■ **Exercise requirements**: Restate the full listing word for word and leave the pictures out.

■ **Records shown**:

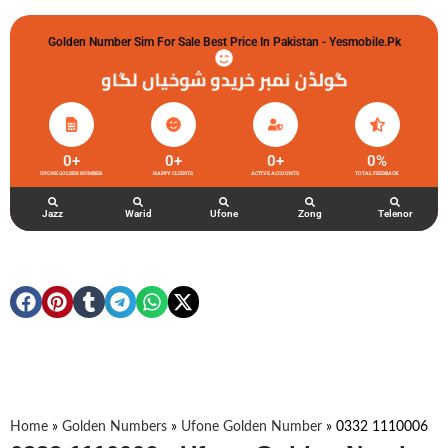
Golden Number Sim For Sale Best Price In Pakistan - Yesmobile.pk
گولڈن نمبر خریدو شوخیاں لگاو
0
+
0
+
0
+
0
%
UFONE GOLDEN NUMBER
HAPPY CLIENTS
ACTIVE ACCOUNTS
TOTAL FEEDBACK
Jazz
Warid
Ufone
Zong
Telenor
Home
»
Golden Numbers
»
Ufone Golden Number
»
0332 1110006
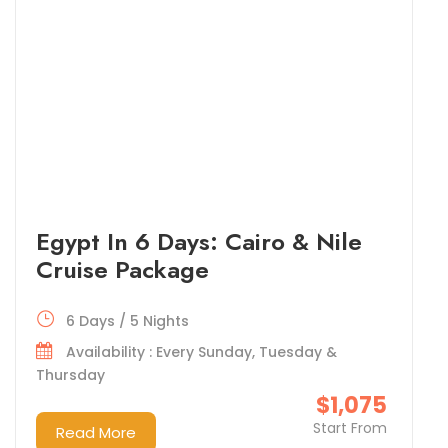
Egypt In 6 Days: Cairo & Nile
Cruise Package
6 Days / 5 Nights
Availability : Every Sunday, Tuesday &
Thursday
$1,075
Start From
Read More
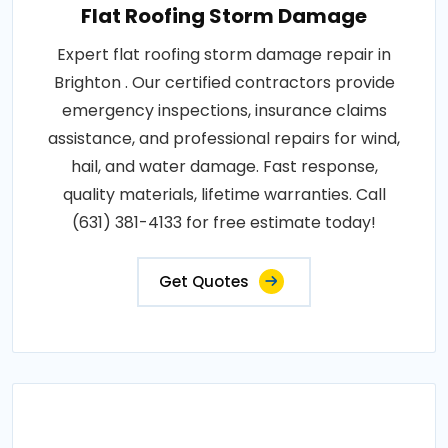
Flat Roofing Storm Damage
Expert flat roofing storm damage repair in
Brighton . Our certified contractors provide
emergency inspections, insurance claims
assistance, and professional repairs for wind,
hail, and water damage. Fast response,
quality materials, lifetime warranties. Call
(631) 381-4133 for free estimate today!
Get Quotes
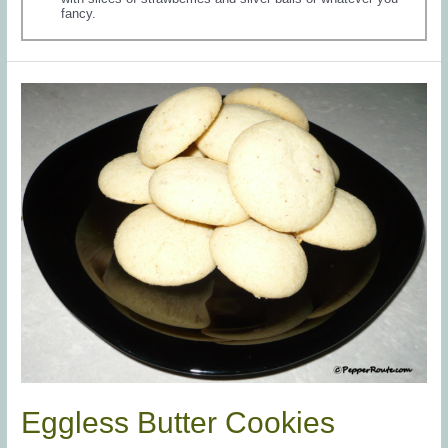
fancy.
Eggless Butter Cookies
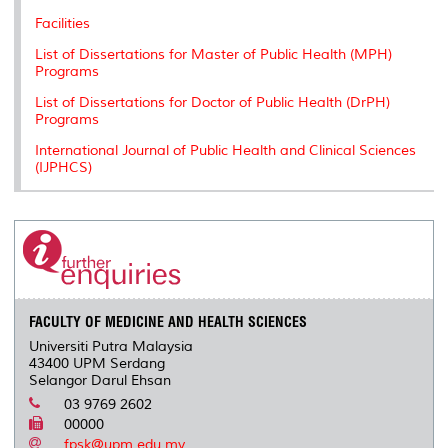
Facilities
List of Dissertations for Master of Public Health (MPH)
Programs
List of Dissertations for Doctor of Public Health (DrPH)
Programs
International Journal of Public Health and Clinical Sciences
(IJPHCS)
FACULTY OF MEDICINE AND HEALTH SCIENCES
Universiti Putra Malaysia
43400 UPM Serdang
Selangor Darul Ehsan
03 9769 2602
00000
fpsk@upm.edu.my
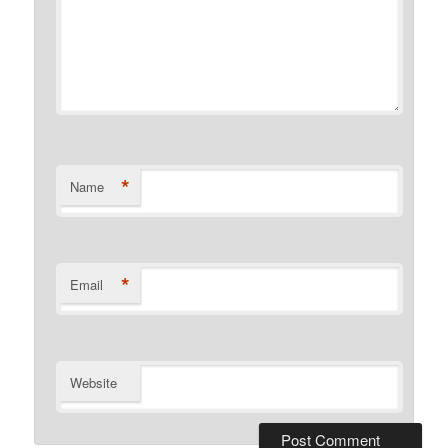
*
Name
*
Email
Website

■ **Answer area**:
Golden Number Sim For Sale Best Price In Pakistan - Yesmobile.pk
گولڈن نمبر خریدو شوخیاں لگاو
0
+
0
+
0
+
0
%
UFONE GOLDEN NUMBER
HAPPY CLIENTS
ACTIVE ACCOUNTS
TOTAL FEEDBACK
Jazz
Warid
Ufone
Zong
Telenor
Home
»
Golden Numbers
»
Ufone Golden Number
»
0332 1110006
Egypt In 6 Days: Cairo & Nile
Cruise Package
6 Days / 5 Nights
Availability : Every Sunday, Tuesday &
Thursday
$1,075
Start From
Read More
Flat Roofing Storm Damage
Expert flat roofing storm damage repair in
Brighton . Our certified contractors provide
emergency inspections, insurance claims
assistance, and professional repairs for wind,
hail, and water damage. Fast response,
quality materials, lifetime warranties. Call
(631) 381-4133 for free estimate today!
Get Quotes
fancy.
Eggless Butter Cookies
Facilities
List of Dissertations for Master of Public Health (MPH)
Programs
List of Dissertations for Doctor of Public Health (DrPH)
Programs
International Journal of Public Health and Clinical Sciences
(IJPHCS)
FACULTY OF MEDICINE AND HEALTH SCIENCES
Universiti Putra Malaysia
43400 UPM Serdang
Selangor Darul Ehsan
03 9769 2602
00000
fpsk@upm.edu.my
*
Name
*
Email
Website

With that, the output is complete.